DIRECTIONS FOR THIS TASK:
Find how many lines of the following entries contain "серпня". Reply with the number alone.

---------- DATA FOR REVIEW

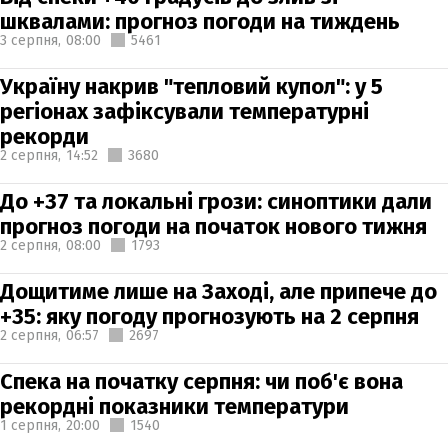
шквалами: прогноз погоди на тиждень
3 серпня,
08:00
5461
Україну накрив "тепловий купол": у 5
регіонах зафіксували температурні
рекорди
2 серпня,
14:52
3680
До +37 та локальні грози: синоптики дали
прогноз погоди на початок нового тижня
2 серпня,
08:00
1793
Дощитиме лише на Заході, але припече до
+35: яку погоду прогнозують на 2 серпня
2 серпня,
06:57
2697
Спека на початку серпня: чи поб'є вона
рекордні показники температури
1 серпня,
20:00
1540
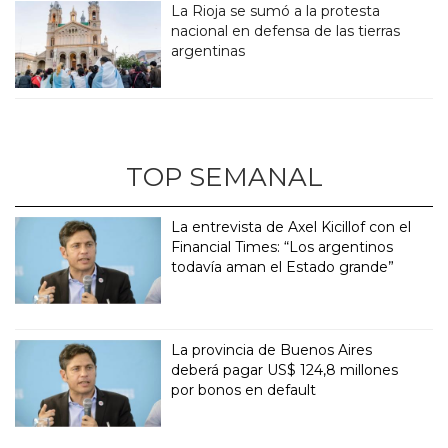
La Rioja se sumó a la protesta
nacional en defensa de las tierras
argentinas
TOP SEMANAL
La entrevista de Axel Kicillof con el
Financial Times: “Los argentinos
todavía aman el Estado grande”
La provincia de Buenos Aires
deberá pagar US$ 124,8 millones
por bonos en default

--------------------

ANSWER SECTION:
7